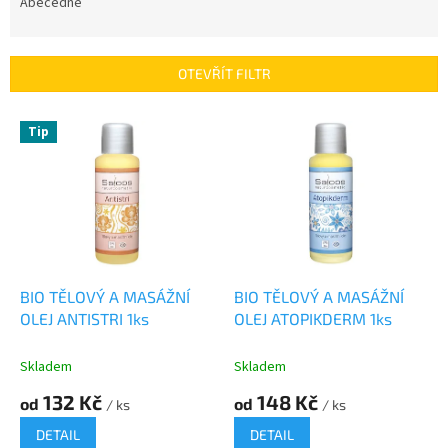
e
Abecedně
n
í
p
OTEVŘÍT FILTR
r
o
V
Tip
d
ý
u
p
k
i
t
s
ů
p
r
o
d
BIO TĚLOVÝ A MASÁŽNÍ
BIO TĚLOVÝ A MASÁŽNÍ
u
OLEJ ANTISTRI 1ks
OLEJ ATOPIKDERM 1ks
k
t
Skladem
Skladem
ů
132 Kč
148 Kč
od
od
/ ks
/ ks
DETAIL
DETAIL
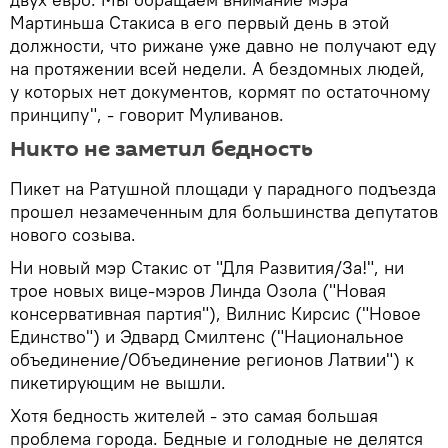
Мартиньша Стакиса в его первый день в этой
должности, что рижане уже давно не получают еду
на протяжении всей недели. А бездомных людей,
у которых нет документов, кормят по остаточному
принципу", - говорит Муливанов.
Никто не заметил бедность
Пикет на Ратушной площади у парадного подъезда
прошел незамеченным для большинства депутатов
нового созыва.
Ни новый мэр Стакис от "Для Развития/За!", ни
трое новых вице-мэров Линда Озола ("Новая
консервативная партия"), Вилнис Кирсис ("Новое
Единство") и Эдвард Смилтенс ("Национальное
объединение/Объединение регионов Латвии") к
пикетирующим не вышли.
Хотя бедность жителей - это самая большая
проблема города. Бедные и голодные не делятся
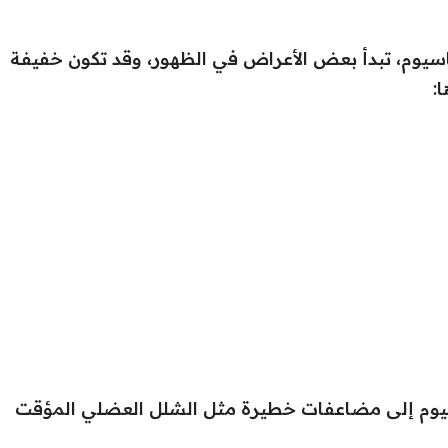
اسيوم، تبدأ بعض الأعراض في الظهور، وقد تكون خفيفة
:
سيوم إلى مضاعفات خطيرة مثل الشلل العضلي المؤقت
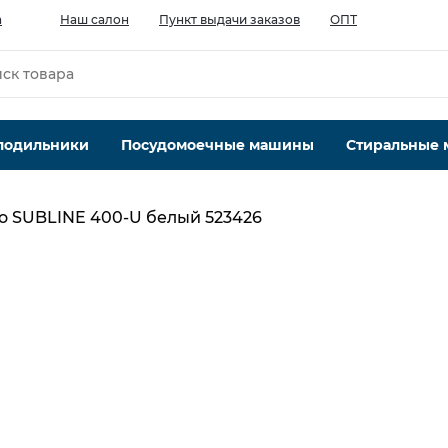
а
Наш салон
Пункт выдачи заказов
ОПТ
лодильники
Посудомоечные машины
Стиральные
o SUBLINE 400-U белый 523426
Количество чаш шт.
1
Материал
искусственный гранит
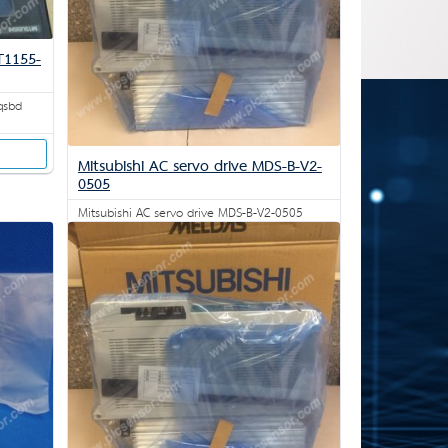
T1155-
qsbd
Mitsubishi AC servo drive MDS-B-V2-
0505
Mitsubishi AC servo drive MDS-B-V2-0505
สอบถาม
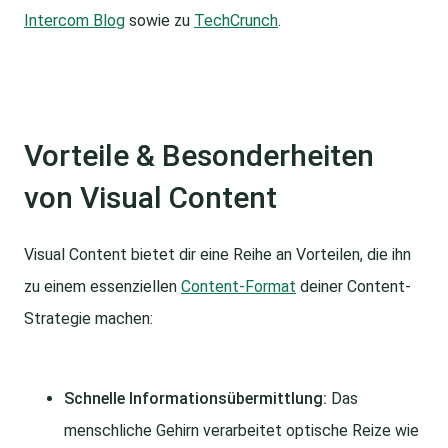
Intercom Blog
sowie zu
TechCrunch
.
Vorteile & Besonderheiten
von Visual Content
Visual Content bietet dir eine Reihe an Vorteilen, die ihn
zu einem essenziellen
Content-Format
deiner Content-
Strategie machen:
Schnelle Informationsübermittlung:
Das
menschliche Gehirn verarbeitet optische Reize wie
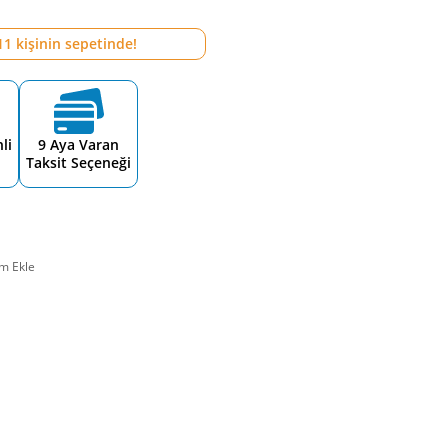
11
kişinin sepetinde!
li
9 Aya Varan
Taksit Seçeneği
m Ekle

What is expected
Out of the records above, pick each line that contains the string "drive".

Reply to the task
Mitsubishi AC servo drive MDS-B-V2-
Mitsubishi AC servo drive MDS-B-V2-0505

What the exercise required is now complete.